About this task: Leaving out pictures, output exactly the lines below from the one that has "elementen die bijdragen" through the one that has "- если пациент злоупотребляет алкоголем;", and nothing else.

===

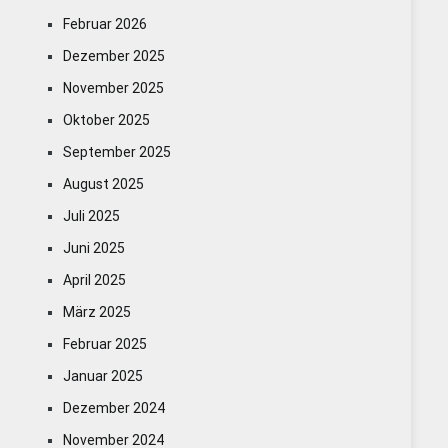
Februar 2026
Dezember 2025
November 2025
Oktober 2025
September 2025
August 2025
Juli 2025
Juni 2025
April 2025
März 2025
Februar 2025
Januar 2025
Dezember 2024
November 2024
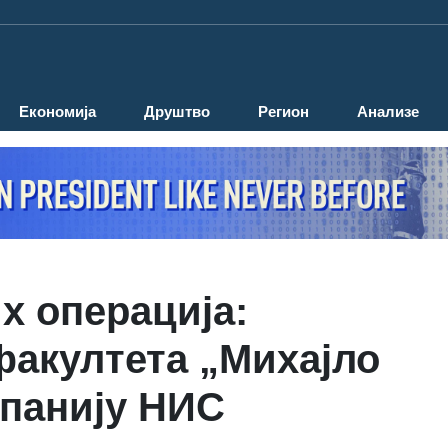
Економија
Друштво
Регион
Анализе
х операција:
факултета „Михајло
мпанију НИС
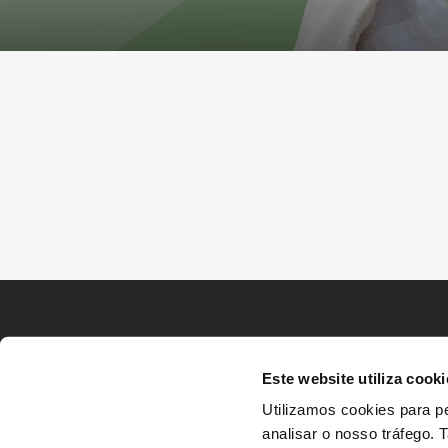
Este website utiliza cooki
Utilizamos cookies para pe
analisar o nosso tráfego.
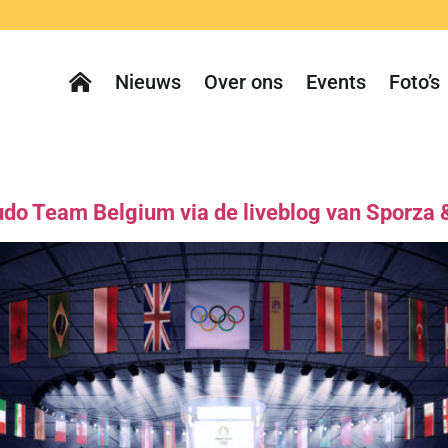
Nieuws
Over ons
Events
Foto’s
Judo Team Belgium via de liveblog van Sporza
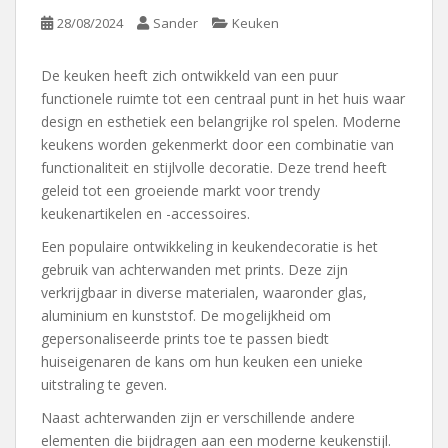
28/08/2024
Sander
Keuken
De keuken heeft zich ontwikkeld van een puur
functionele ruimte tot een centraal punt in het huis waar
design en esthetiek een belangrijke rol spelen. Moderne
keukens worden gekenmerkt door een combinatie van
functionaliteit en stijlvolle decoratie. Deze trend heeft
geleid tot een groeiende markt voor trendy
keukenartikelen en -accessoires.
Een populaire ontwikkeling in keukendecoratie is het
gebruik van achterwanden met prints. Deze zijn
verkrijgbaar in diverse materialen, waaronder glas,
aluminium en kunststof. De mogelijkheid om
gepersonaliseerde prints toe te passen biedt
huiseigenaren de kans om hun keuken een unieke
uitstraling te geven.
Naast achterwanden zijn er verschillende andere
elementen die bijdragen aan een moderne keukenstijl.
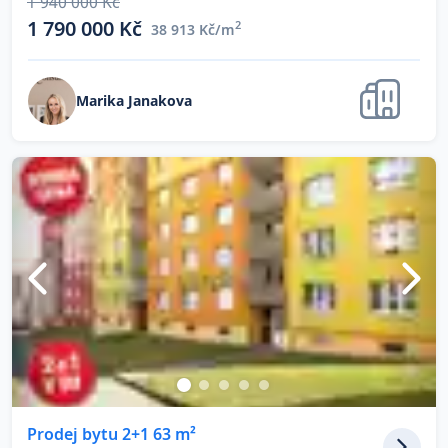
1 940 000 Kč
1 790 000 Kč
2
38 913 Kč/m
Marika Janakova
Prodej bytu 2+1 63 m²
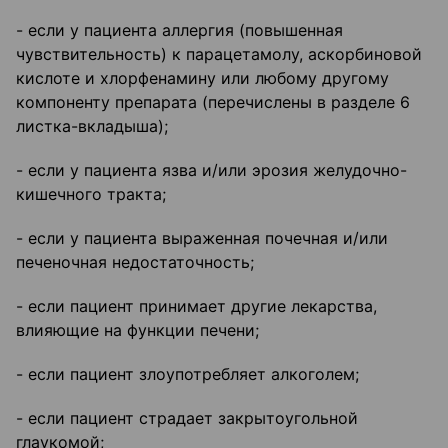
- если у пациента аллергия (повышенная
чувствительность) к парацетамолу, аскорбиновой
кислоте и хлорфенамину или любому другому
компоненту препарата (перечислены в разделе 6
листка-вкладыша);
- если у пациента язва и/или эрозия желудочно-
кишечного тракта;
- если у пациента выраженная почечная и/или
печеночная недостаточность;
- если пациент принимает другие лекарства,
влияющие на функции печени;
- если пациент злоупотребляет алкоголем;
- если пациент страдает закрытоугольной
глаукомой;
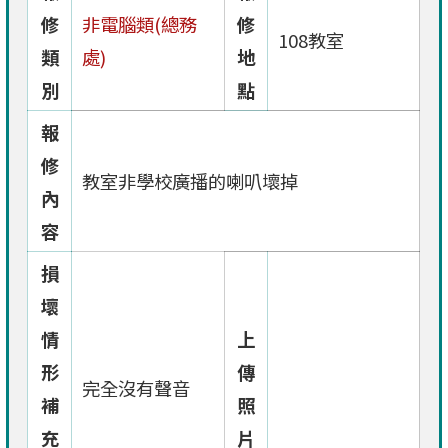
修
非電腦類(總務
修
108教室
類
處)
地
別
點
報
修
教室非學校廣播的喇叭壞掉
內
容
損
壞
情
上
形
傳
完全沒有聲音
補
照
充
片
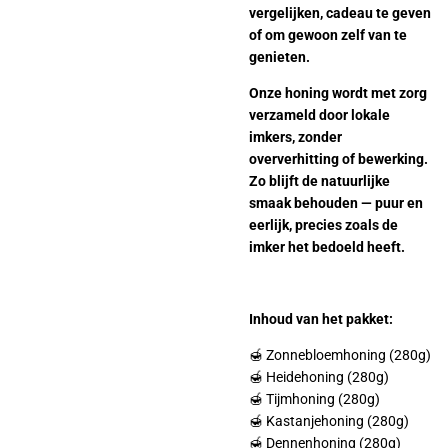
vergelijken, cadeau te geven
of om gewoon zelf van te
genieten.
Onze honing wordt met zorg
verzameld door lokale
imkers, zonder
oververhitting of bewerking.
Zo blijft de natuurlijke
smaak behouden — puur en
eerlijk, precies zoals de
imker het bedoeld heeft.
Inhoud van het pakket:
🍯 Zonnebloemhoning (280g)
🍯 Heidehoning (280g)
🍯 Tijmhoning (280g)
🍯 Kastanjehoning (280g)
🍯 Dennenhoning (280g)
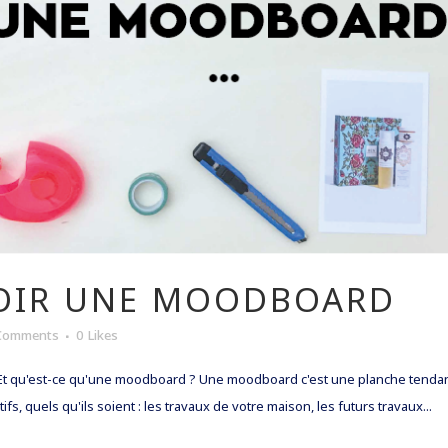
OIR UNE MOODBOARD
Comments
0
Likes
Et qu'est-ce qu'une moodboard ? Une moodboard c'est une planche tendanc
ifs, quels qu'ils soient : les travaux de votre maison, les futurs travaux...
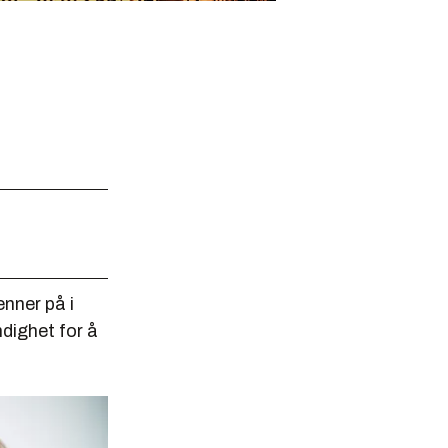
enner på i
ndighet for å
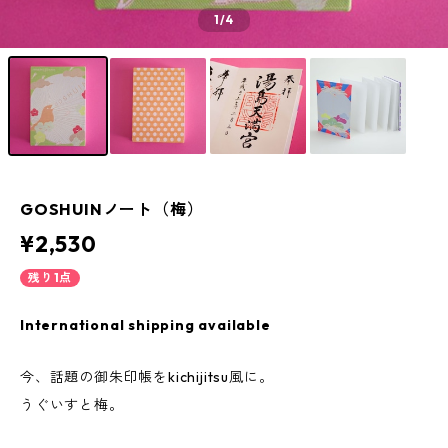
1
/4
GOSHUINノート（梅）
¥2,530
残り1点
International shipping available
今、話題の御朱印帳をkichijitsu風に。
うぐいすと梅。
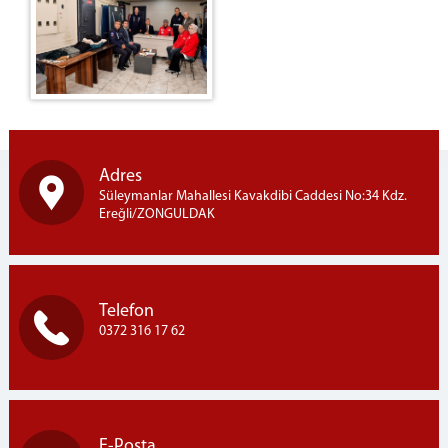
Adres
Süleymanlar Mahallesi Kavakdibi Caddesi No:34 Kdz.
Ereğli/ZONGULDAK
Telefon
0372 316 17 62
E-Posta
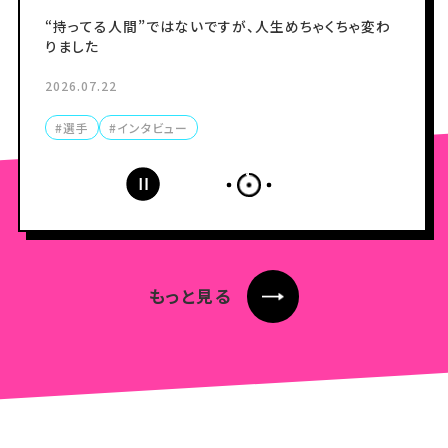
で優勝できる選手になれるかも
期）
“持ってる人間”ではないですが、人生めちゃくちゃ変わ
りました
まずは地元・いわき平での『ヤンググランプリ』で優勝
体に向き合う時間を作って心も楽になった
2026.07.22
2026.08.05
2026.07.08
#選手
#インタビュー
#選手
#選手
#インタビュー
#インタビュー
もっと見る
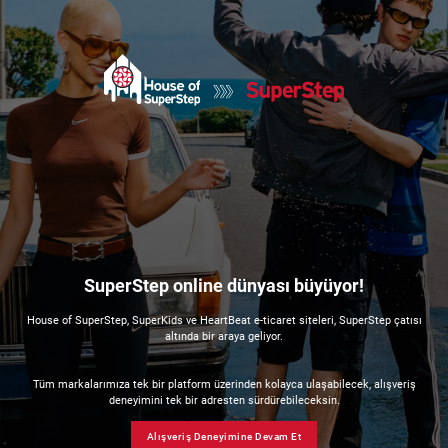
SuperStep online dünyası büyüyor!
House of SuperStep, SuperKids ve HeartBeat e-ticaret siteleri, SuperStep çatısı
altında bir araya geliyor.
Tüm markalarımıza tek bir platform üzerinden kolayca ulaşabilecek, alışveriş
deneyimini tek bir adresten sürdürebileceksin.
Alışveriş Deneyimine Devam Et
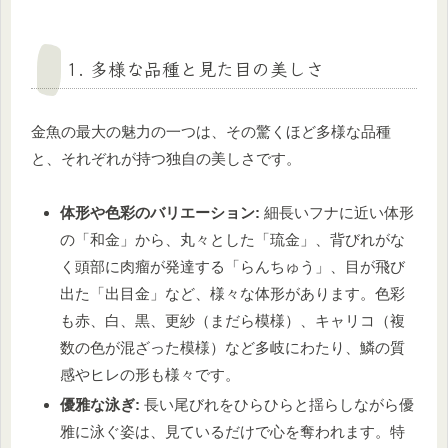
1. 多様な品種と見た目の美しさ
金魚の最大の魅力の一つは、その驚くほど多様な品種
と、それぞれが持つ独自の美しさです。
体形や色彩のバリエーション:
細長いフナに近い体形
の「和金」から、丸々とした「琉金」、背びれがな
く頭部に肉瘤が発達する「らんちゅう」、目が飛び
出た「出目金」など、様々な体形があります。色彩
も赤、白、黒、更紗（まだら模様）、キャリコ（複
数の色が混ざった模様）など多岐にわたり、鱗の質
感やヒレの形も様々です。
優雅な泳ぎ:
長い尾びれをひらひらと揺らしながら優
雅に泳ぐ姿は、見ているだけで心を奪われます。特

===

Expected answer:
elementen die bijdragen aan een moderne keukenstijl.
1 940 000 Kč
1 790 000 Kč
2
38 913 Kč/m
Marika Janakova
Prodej bytu 2+1 63 m²
- если у пациента аллергия (повышенная
чувствительность) к парацетамолу, аскорбиновой
кислоте и хлорфенамину или любому другому
компоненту препарата (перечислены в разделе 6
листка-вкладыша);
- если у пациента язва и/или эрозия желудочно-
кишечного тракта;
- если у пациента выраженная почечная и/или
печеночная недостаточность;
- если пациент принимает другие лекарства,
влияющие на функции печени;
- если пациент злоупотребляет алкоголем;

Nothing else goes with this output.